Belarus's Unsustainable Retiree Burden on its Shrinking Workforce


 
Decades of low fertility are causing Belarus’s working-age population to fall. Simultaneously, retirees are living longer and forming an ever-larger part of the population. These factors are causing an extraordinary decline in the number of working-age people available to support the expanding number of retirees.

Number of Working-Age People to each Dependent (65+) in Belarus
The working-age population represents those aged 15 to 64. Period: 1950-2050.
Belarus



Note: Y axis ratios are expressed as “X : 1,” meaning X working people to every 1 elderly dependent.

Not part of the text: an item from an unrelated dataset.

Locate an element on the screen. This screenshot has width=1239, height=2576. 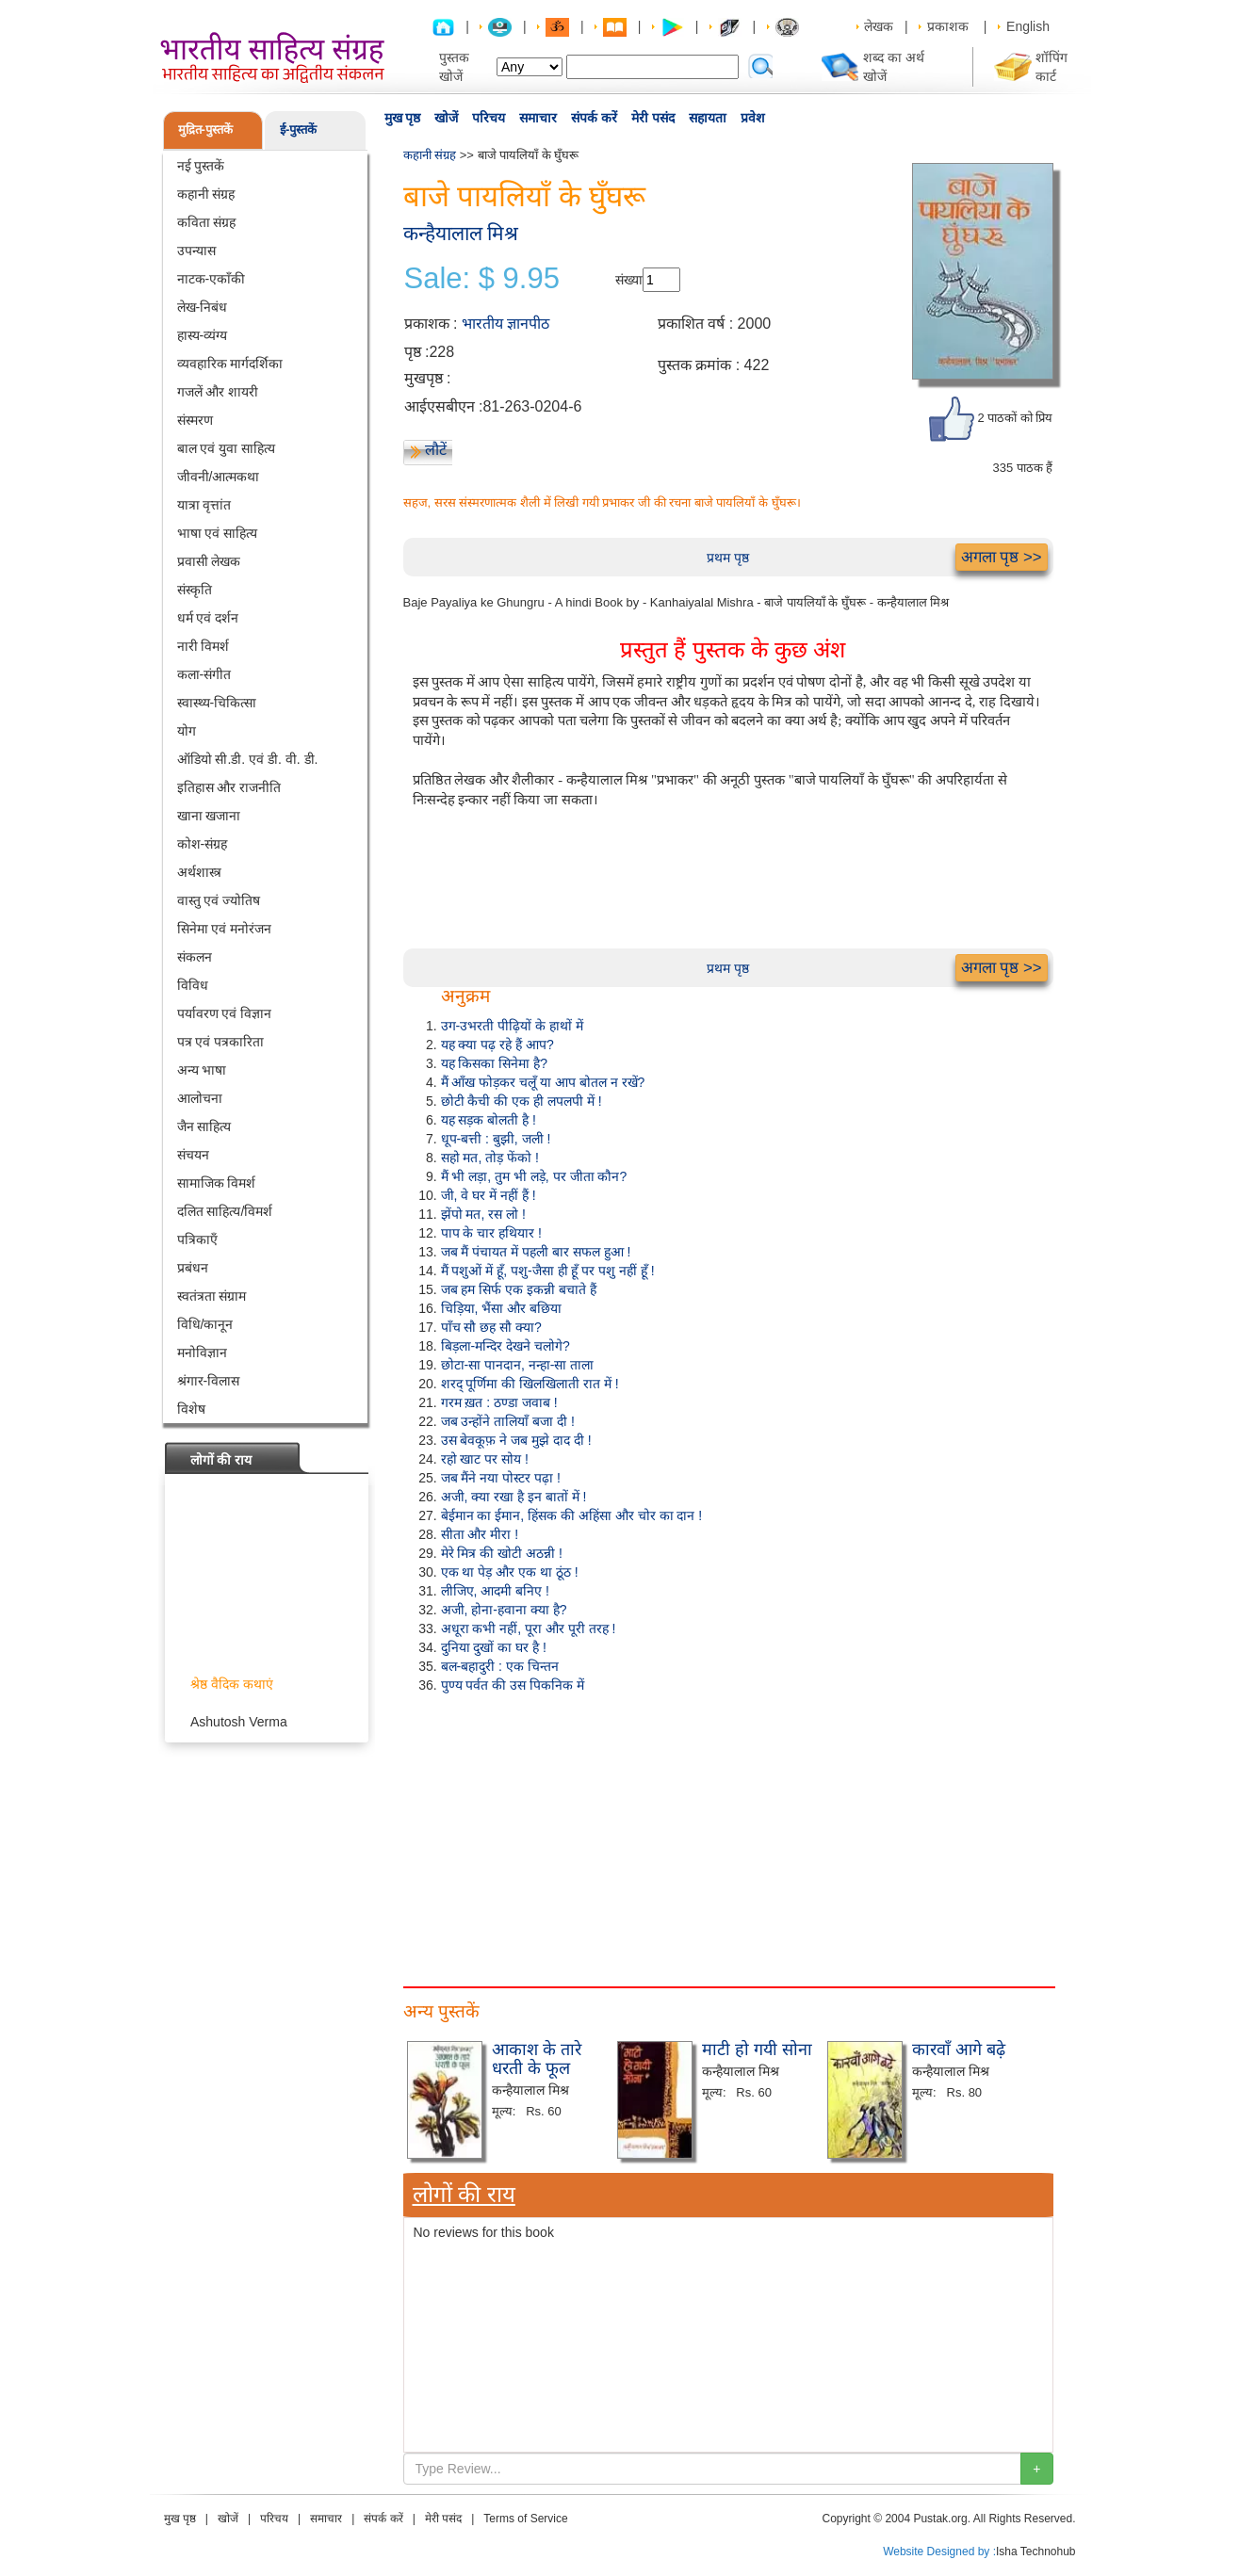 पाँच सौ छह सौ क्या? is located at coordinates (491, 1327).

In 1950, each Belarusian retiree was supported by more than 8 people of working age. By 2050, this is projected to have fallen to nearly 2. Furthermore, the fast-expanding 65+, mostly-retired cohort cost Governments more than the equivalent number of workers, due to unfunded pension, medical and old-age-care costs (3 time seems a minimum). The central problem is, Belarus’s current pension system dates back to the USSR, when the population was growing, and is now on a pay-as-you-go basis. Simultaneously, an unprecedented worker shortage has emerged: as reported in the Financial Times, Belarus currently has approximately 50 times more vacancies than the number of unemployed persons. With the decline of workers paying in, and the rise in retirees taking pensions out, an unprecedented and unsustainable tax burden is emerging in Belarus.